The latest batch of five-minute shows is up at Channel 101, the L.A.-based “untelevised TV network” founded by Dan Harmon and Rob Schrab, two goofballs who are best known for having sprung Heat Vision and Jack on an indifferent world (and, more specifically, on indifferent Fox executives). Anyone can submit a five-minute pilot to Channel 101; the least sucky submissions are then shown at the next live monthly screening, where the next “primetime lineup” is determined by audience vote. The primetime shows are placed online, as is the occasional “failed pilot.” Most of the shows are fond parodies of bad TV. Some of them are pretty atriocious—productionwise, actingwise, scriptwise—but many are hilarious, and sometimes it’s the atrociousness that makes them so hilarious. A lot of them are the work of underemployed actor/comedians and pop-culture geeks who like to fuck around with cheap video cameras.

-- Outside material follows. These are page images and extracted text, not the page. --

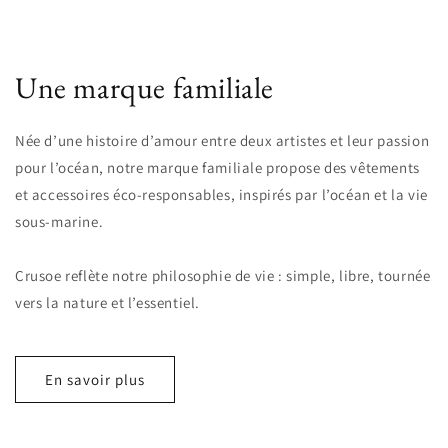
Une marque familiale
Née d’une histoire d’amour entre deux artistes et leur passion
pour l’océan, notre marque familiale propose des vêtements
et accessoires éco-responsables, inspirés par l’océan et la vie
sous-marine.
Crusoe reflète notre philosophie de vie : simple, libre, tournée
vers la nature et l’essentiel.
En savoir plus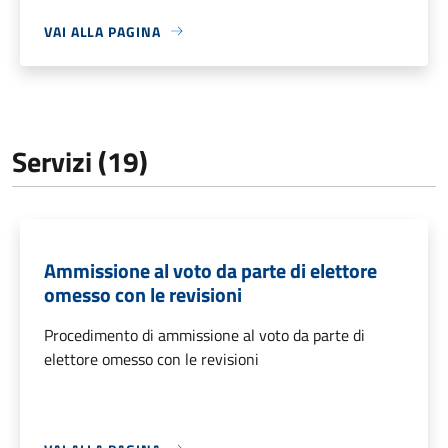
VAI ALLA PAGINA
Servizi (19)
Ammissione al voto da parte di elettore
omesso con le revisioni
Procedimento di ammissione al voto da parte di
elettore omesso con le revisioni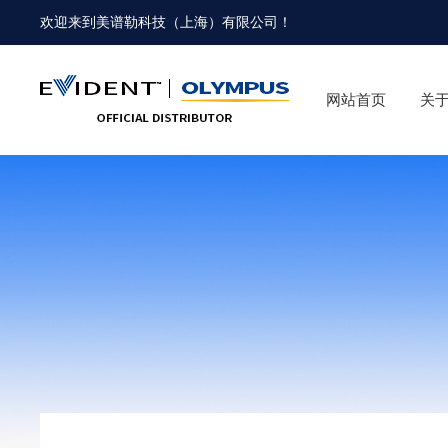
欢迎来到
美谱勒科技（上海）有限公司
！
网站首页
关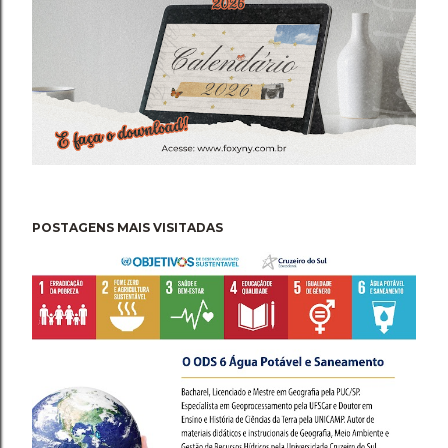
POSTAGENS MAIS VISITADAS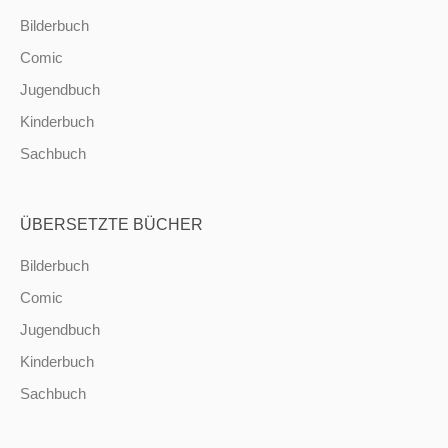
Bilderbuch
Comic
Jugendbuch
Kinderbuch
Sachbuch
ÜBERSETZTE BÜCHER
Bilderbuch
Comic
Jugendbuch
Kinderbuch
Sachbuch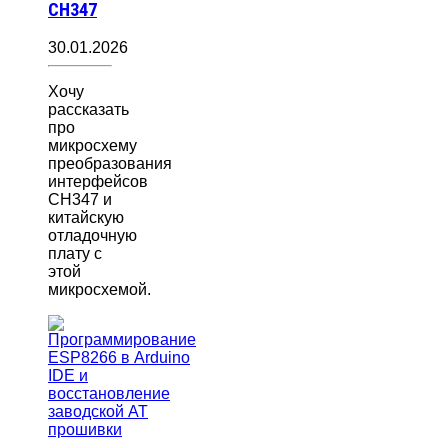
CH347
30.01.2026
Хочу
рассказать
про
микросхему
преобразования
интерфейсов
CH347 и
китайскую
отладочную
плату с
этой
микросхемой.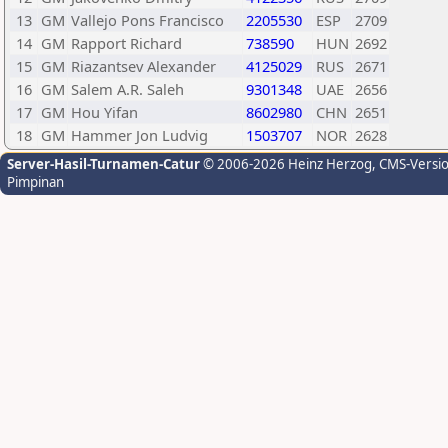
13
GM
Vallejo Pons Francisco
2205530
ESP
2709
14
GM
Rapport Richard
738590
HUN
2692
15
GM
Riazantsev Alexander
4125029
RUS
2671
16
GM
Salem A.R. Saleh
9301348
UAE
2656
17
GM
Hou Yifan
8602980
CHN
2651
18
GM
Hammer Jon Ludvig
1503707
NOR
2628
Server-Hasil-Turnamen-Catur
© 2006-2026 Heinz Herzog
, CMS-Versi
Pimpinan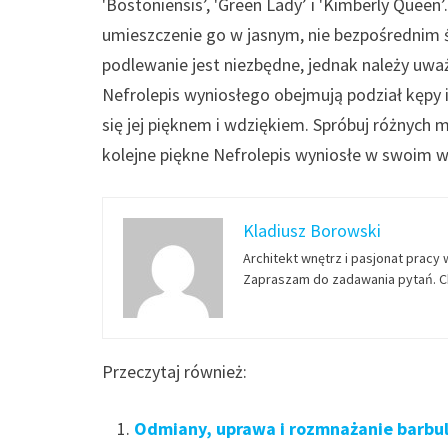
'Bostoniensis’, 'Green Lady’ i 'Kimberly Quee
umieszczenie go w jasnym, nie bezpośrednim 
podlewanie jest niezbędne, jednak należy uważ
Nefrolepis wyniosłego obejmują podział kępy i
się jej pięknem i wdziękiem. Spróbuj różnych 
kolejne piękne Nefrolepis wyniosłe w swoim w
Kladiusz Borowski
Architekt wnętrz i pasjonat pracy 
Zapraszam do zadawania pytań. Ch
Przeczytaj również:
Odmiany, uprawa i rozmnażanie barbuli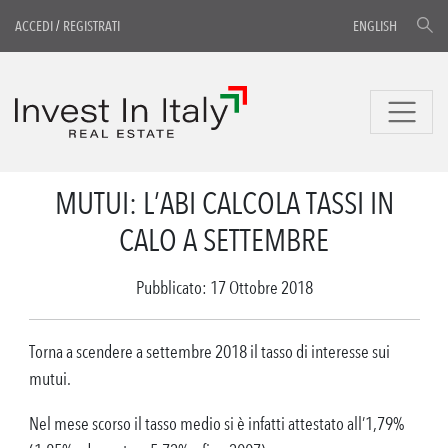
ACCEDI
/
REGISTRATI
ENGLISH
MUTUI: L’ABI CALCOLA TASSI IN
CALO A SETTEMBRE
Pubblicato: 17 Ottobre 2018
Torna a scendere a settembre 2018 il tasso di interesse sui
mutui.
Nel mese scorso il tasso medio si è infatti attestato all’1,79%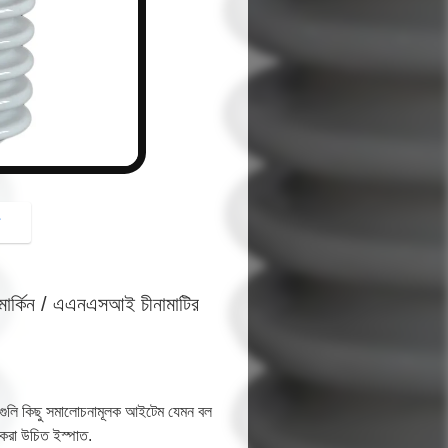
button
গ
মার্কিন / এএনএসআই চীনামাটির
িটিংগুলি কিছু সমালোচনামূলক আইটেম যেমন বল
 করা উচিত ইস্পাত.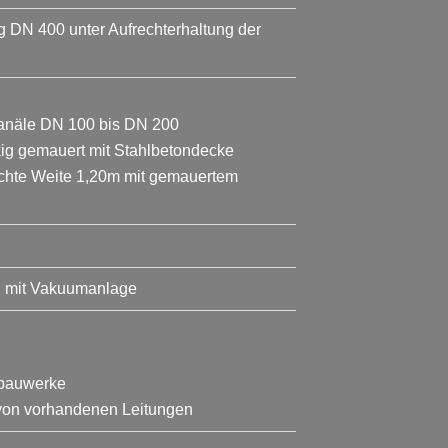
DN 400 unter Aufrechterhaltung der
anäle DN 100 bis DN 200
ig gemauert mit Stahlbetondecke
lichte Weite 1,20m mit gemauertem
S mit Vakuumanlage
rbauwerke
 von vorhandenen Leitungen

You should check out at least two of Channel 101’s shows this month. First and funniest is the premiere episode of Yacht Rock, a show devoted to exploring a little-understood rock genre that flourished from the mid-’70s to the early ’80s. The show’s debut is a fictionalized retelling of the story behind Michael McDonald’s Doobie Brothers hit “What a Fool Believes,” which, honest to god, for real, was co-written by Kenny Loggins. Who knew that Kenny Loggins co-wrote that song? I did not know this; I had to go to Google to confirm that it’s actually true. Nor did I really want to know this information, because I eventually could have used that part of my brain to store something useful. But Yacht Rock is really funny, complete with a drunk and depressed Jim Messina, a scarily accurate Jeff “Skunk” Baxter, and a belligerent John Oates, who hurls the epithet “California vagina sailors” at McDonald and his bandmates. Check it out:
Second, the cheesy, very low budget sci-fi show The Most Extraordinary Space Investigations stars Dan Harmon, House of Cosbys creator Justin Roiland, and Sarah Silverman as stoner space cowboys who do bong hits before strapping themselves into their fighters to go off on their missions. It’s cool that Silverman is game for such sophomoric shenanigans.
Some people in New York have started a similar project called Channel 102; the next Channel 102 screening is on Monday, July 25, at the Upright Citizens Brigade Theatre.